● **Exercise requirements**: Find the word "rect" in the listing, and copy out each line where it turns up.

----------------

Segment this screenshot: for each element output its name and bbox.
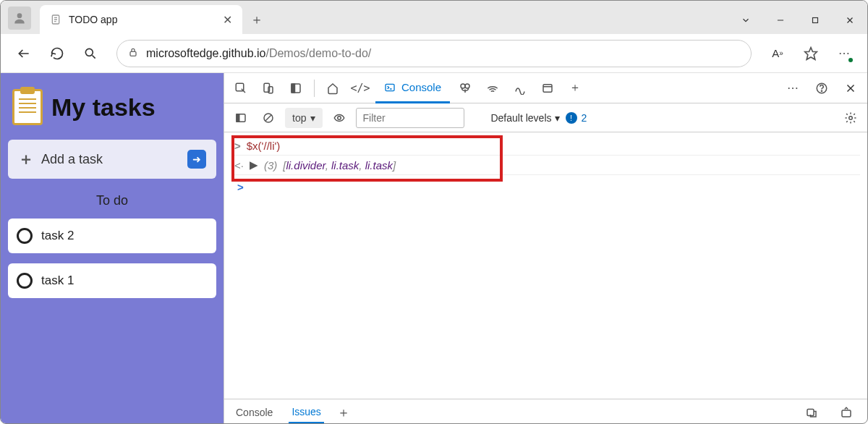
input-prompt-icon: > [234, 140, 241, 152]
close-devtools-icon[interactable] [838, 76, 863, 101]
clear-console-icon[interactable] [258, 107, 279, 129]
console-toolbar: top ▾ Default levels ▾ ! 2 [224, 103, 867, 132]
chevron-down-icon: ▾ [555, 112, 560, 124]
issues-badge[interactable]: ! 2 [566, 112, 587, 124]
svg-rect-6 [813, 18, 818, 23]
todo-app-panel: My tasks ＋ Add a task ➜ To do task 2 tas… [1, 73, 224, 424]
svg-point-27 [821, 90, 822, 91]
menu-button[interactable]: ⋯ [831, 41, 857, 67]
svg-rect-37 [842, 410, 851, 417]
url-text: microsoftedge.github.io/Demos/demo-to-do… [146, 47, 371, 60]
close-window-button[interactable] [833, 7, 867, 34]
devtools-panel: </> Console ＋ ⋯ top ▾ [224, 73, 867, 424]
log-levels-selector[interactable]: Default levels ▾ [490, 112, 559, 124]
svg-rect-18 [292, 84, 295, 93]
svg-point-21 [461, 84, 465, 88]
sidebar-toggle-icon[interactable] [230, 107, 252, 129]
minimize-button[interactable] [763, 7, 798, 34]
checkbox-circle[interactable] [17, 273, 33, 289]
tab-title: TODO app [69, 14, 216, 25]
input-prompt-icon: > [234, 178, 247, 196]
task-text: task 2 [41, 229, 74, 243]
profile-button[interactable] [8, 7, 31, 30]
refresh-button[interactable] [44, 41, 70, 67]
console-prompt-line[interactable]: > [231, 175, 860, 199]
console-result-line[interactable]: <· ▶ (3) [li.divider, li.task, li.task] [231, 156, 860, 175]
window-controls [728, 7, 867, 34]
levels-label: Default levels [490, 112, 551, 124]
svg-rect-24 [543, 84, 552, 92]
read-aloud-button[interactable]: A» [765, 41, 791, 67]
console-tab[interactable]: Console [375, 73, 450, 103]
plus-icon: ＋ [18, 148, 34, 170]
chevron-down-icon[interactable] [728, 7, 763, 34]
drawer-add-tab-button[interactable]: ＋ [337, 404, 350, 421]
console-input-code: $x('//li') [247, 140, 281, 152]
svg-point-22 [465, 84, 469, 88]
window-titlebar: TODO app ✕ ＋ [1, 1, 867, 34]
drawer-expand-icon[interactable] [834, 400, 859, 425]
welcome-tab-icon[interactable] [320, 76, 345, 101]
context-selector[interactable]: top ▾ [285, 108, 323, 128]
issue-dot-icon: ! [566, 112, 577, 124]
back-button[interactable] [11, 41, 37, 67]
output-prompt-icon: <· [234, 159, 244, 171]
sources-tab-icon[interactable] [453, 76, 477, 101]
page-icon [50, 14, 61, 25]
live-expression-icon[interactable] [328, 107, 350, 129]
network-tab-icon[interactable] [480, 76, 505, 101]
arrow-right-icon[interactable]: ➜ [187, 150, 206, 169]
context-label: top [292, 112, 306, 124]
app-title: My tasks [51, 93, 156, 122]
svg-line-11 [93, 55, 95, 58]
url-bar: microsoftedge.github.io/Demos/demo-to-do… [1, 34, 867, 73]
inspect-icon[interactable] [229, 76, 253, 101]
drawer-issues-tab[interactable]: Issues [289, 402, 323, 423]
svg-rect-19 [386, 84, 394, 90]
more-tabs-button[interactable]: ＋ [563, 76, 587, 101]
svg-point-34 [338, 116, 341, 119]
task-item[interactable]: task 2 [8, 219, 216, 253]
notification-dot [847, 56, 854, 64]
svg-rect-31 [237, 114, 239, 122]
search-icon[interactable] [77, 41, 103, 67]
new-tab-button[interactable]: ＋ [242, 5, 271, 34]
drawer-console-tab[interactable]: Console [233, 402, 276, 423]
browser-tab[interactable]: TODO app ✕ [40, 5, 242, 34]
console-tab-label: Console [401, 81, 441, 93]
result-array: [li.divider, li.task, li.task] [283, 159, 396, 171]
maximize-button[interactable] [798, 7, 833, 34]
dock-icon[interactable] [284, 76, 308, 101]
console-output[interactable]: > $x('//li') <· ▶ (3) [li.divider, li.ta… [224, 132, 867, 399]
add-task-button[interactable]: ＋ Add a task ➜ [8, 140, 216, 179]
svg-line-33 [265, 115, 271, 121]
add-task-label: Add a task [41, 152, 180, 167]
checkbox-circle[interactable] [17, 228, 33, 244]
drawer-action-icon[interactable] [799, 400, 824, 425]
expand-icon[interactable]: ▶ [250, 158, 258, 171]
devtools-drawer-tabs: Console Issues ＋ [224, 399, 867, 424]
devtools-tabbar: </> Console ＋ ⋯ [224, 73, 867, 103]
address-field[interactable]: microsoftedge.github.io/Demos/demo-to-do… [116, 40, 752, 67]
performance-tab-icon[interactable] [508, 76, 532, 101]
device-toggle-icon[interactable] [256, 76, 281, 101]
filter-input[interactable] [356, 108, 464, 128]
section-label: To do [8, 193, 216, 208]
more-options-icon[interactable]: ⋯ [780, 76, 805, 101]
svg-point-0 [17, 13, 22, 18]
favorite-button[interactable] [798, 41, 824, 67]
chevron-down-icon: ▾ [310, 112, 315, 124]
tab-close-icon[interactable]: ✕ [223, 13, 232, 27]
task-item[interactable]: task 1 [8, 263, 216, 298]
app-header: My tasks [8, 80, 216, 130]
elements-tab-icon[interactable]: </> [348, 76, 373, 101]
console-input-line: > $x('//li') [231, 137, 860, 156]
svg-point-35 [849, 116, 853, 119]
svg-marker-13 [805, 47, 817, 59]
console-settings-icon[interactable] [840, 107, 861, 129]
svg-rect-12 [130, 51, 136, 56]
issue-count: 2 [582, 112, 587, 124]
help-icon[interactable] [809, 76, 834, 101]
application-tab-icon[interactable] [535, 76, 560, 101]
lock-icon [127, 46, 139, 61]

----------------

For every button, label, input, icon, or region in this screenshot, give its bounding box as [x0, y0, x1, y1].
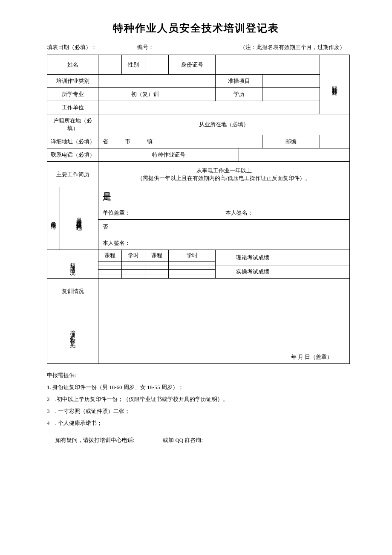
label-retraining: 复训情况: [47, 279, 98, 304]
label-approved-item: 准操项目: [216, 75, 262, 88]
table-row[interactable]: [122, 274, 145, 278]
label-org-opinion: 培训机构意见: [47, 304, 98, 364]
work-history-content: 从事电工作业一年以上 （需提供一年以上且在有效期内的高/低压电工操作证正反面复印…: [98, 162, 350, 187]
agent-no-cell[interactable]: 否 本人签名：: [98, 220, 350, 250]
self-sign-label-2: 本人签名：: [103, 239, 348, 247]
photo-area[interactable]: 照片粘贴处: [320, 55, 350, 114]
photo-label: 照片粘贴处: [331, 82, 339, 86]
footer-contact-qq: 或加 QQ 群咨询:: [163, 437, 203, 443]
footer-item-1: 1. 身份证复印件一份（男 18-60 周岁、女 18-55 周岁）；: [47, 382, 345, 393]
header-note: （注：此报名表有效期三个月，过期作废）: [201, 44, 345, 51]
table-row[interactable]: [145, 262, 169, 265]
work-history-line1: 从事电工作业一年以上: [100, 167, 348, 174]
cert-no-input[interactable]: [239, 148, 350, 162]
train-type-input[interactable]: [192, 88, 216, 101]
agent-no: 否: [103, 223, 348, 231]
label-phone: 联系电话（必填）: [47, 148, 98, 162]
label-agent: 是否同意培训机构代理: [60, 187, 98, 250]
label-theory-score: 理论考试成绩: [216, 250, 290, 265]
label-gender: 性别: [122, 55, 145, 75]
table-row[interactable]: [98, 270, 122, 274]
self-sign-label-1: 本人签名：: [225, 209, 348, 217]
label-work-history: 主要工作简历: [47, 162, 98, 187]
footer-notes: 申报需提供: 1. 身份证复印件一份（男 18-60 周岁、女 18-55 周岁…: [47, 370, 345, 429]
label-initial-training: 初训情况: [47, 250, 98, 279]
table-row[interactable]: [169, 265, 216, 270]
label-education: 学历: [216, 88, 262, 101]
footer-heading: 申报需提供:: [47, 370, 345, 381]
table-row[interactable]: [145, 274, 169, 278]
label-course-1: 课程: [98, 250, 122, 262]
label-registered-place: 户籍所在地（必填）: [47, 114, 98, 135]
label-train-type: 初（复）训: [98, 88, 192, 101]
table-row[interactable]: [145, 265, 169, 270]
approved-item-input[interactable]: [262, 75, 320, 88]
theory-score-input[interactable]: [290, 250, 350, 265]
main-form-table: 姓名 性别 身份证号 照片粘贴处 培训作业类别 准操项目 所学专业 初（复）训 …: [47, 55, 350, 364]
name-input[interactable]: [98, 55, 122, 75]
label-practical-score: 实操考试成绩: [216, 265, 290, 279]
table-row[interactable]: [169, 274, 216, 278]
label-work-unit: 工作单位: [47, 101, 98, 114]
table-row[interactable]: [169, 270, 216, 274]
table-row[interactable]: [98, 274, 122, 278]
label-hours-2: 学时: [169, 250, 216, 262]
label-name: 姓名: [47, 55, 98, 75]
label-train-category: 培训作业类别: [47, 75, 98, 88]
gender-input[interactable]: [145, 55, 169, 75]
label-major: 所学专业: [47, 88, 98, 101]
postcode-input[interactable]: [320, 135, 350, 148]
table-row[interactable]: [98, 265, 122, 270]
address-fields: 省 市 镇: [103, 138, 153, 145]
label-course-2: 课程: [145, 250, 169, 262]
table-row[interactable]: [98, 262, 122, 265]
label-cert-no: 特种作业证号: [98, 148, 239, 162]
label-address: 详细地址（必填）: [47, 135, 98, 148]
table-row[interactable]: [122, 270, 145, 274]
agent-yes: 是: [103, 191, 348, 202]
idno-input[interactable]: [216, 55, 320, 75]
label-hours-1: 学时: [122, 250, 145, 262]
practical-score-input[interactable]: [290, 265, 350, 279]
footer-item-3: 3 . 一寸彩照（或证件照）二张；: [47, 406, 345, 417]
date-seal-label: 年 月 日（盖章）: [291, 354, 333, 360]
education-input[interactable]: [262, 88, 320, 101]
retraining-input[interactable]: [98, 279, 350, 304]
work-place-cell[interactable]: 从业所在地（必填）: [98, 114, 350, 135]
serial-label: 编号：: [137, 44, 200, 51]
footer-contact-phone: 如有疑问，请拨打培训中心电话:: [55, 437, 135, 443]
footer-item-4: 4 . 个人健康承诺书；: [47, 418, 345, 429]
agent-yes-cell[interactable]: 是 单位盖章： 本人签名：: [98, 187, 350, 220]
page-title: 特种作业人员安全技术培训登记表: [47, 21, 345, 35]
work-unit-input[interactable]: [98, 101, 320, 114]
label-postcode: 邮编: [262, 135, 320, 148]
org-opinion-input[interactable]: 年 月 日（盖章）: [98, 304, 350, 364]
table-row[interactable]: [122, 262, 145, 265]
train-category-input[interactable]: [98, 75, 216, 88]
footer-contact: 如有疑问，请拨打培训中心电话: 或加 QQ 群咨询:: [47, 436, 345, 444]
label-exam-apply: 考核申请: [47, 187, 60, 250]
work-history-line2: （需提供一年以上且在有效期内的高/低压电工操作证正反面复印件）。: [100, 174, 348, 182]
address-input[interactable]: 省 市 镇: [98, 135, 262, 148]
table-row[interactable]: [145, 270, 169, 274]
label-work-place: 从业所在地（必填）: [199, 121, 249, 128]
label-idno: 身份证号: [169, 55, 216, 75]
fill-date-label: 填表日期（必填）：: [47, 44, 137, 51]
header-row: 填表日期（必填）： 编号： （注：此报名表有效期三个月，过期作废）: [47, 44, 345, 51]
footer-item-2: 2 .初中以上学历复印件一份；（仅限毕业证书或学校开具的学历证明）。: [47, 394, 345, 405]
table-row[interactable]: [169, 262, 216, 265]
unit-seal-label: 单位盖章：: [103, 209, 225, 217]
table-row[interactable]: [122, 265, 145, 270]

----------------

● **Reply**:
svg-rect-6 [813, 18, 818, 23]
svg-rect-37 [842, 410, 851, 417]
svg-rect-18 [292, 84, 295, 93]
svg-rect-24 [543, 84, 552, 92]
svg-rect-19 [386, 84, 394, 90]
svg-rect-31 [237, 114, 239, 122]
svg-rect-12 [130, 51, 136, 56]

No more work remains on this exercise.